Why blame the right-wing lunatic fringe for a toxic, mean-spirited atmosphere that we welcomed into our world, first in 1971 by claiming to be shocked by Archie Bunker while delightedly quoting him, and then, seven years later, (Exhibit B) by dropping that pretense entirely?
Note that it's tagged "Best Guitar Smash" and that the movie wasn't entitled, for instance, "Rich Preppy Snots."
And we didn't just laugh at that scene.
We also guffawed over the cruel misogyny of pretending to be the boyfriend of a dead girl and over the racism of the trip to the roadhouse, the humor of which relies on the twin assumption that black men are scary and violent and that they are obsessed with having sex with white women.
And we snickered over getting an underaged girl passed-out drunk and then debating whether to have sex with her. That was pretty funny.
Oh, and we snickered over the way the "bad fraternity" shuttled Larry and Kent off to sit with the foreign students and crips. It was funny, because Larry and Kent weren't losers!
In fact, I would invite you to look through this list of favorite quotes from that movie and pretend you didn't know it was the funniest, greatest classic comedy ever filmed.
Pretend, instead, that it had just been released and was being praised by conservative bloggers and chortled over on Facebook by right-wingers.
And then use that filter to ponder all the mean-spirited jokes and memes that have sprung up since, under the banner of "We are such free-spirited breakers of artificial barriers!"
The people who feel free to cut loose on Coke's statement of brotherhood can justify their hateful display in the words of the also-much-mocked anti-drug PSA:
"I learned it from you."
Juxtaposition of the Day

(The Brilliant Mind of Edison Lee)
Edison has gone back to 1972, in a new story arc that happened to coincide today with a Foxtrot Classic originally from 2003, which brings up how quickly technology has transformed communication.
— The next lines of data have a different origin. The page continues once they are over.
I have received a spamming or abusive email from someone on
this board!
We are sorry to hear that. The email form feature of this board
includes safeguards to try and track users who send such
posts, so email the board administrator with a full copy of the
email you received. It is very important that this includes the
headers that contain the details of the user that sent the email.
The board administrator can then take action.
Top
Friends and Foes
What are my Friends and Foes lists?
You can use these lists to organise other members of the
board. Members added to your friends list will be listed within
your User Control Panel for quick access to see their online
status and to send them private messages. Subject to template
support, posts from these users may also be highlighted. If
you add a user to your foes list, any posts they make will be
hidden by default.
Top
As it happens, I had a conversation recently with someone older than the afore-mentioned granddaughter but still young enough not to know about young women sitting by the phone.
Or the idea that families would locate their teenage children by following a phone cord to a closed closet door.
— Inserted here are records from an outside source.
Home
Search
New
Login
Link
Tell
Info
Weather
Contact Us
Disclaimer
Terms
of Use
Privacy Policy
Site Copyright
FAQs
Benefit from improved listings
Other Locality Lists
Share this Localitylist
Or that they would attempt — unsuccessfully, for the most part — to institute rules about being off the phone, let's say, from the top of the hour until 10 minutes after, in case someone wanted to get through to another member of the family.
Or needed to call because the car had broken down.
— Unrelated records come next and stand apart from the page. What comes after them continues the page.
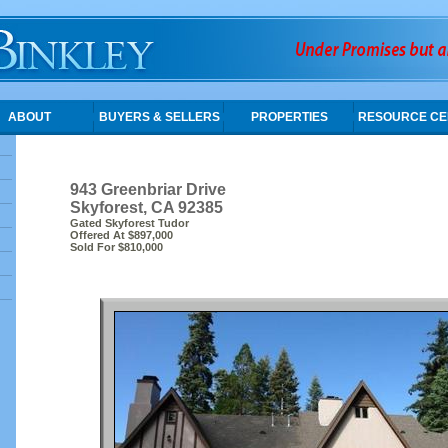
ABOUT
BUYERS & SELLERS
PROPERTIES
RESOURCE CE
943 Greenbriar Drive
Skyforest, CA 92385
Gated Skyforest Tudor
Offered At $897,000
Sold For $810,000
Which is nowhere near as critical as the problem of good magicians attempting to apprehend evil magicians in a world in which all telephones are tethered to cords, as they were in 1941 and well after, (though this vintage Mandrake actually ran several days ago).
It not only changes storytelling, but it makes songs like this even more incomprehensible than they were in 1967.
Irrelevant but amusing trivia: Years ago, My then-wife had a friend and co-worker named Vicky Carr, a brilliant tech writer who had dated a White House fellow some time before. When the co-incidence of her name came up, she would tell of the time she was waiting for the guy to get off work and John Denver arrived at the White House to see Jimmy Carter. He walked into the waiting room and introduced himself.
"Hi, I'm John Denver."
"Hello, I'm Vicky Carr."
"No, I really am John Denver …" and he started to whip out ID.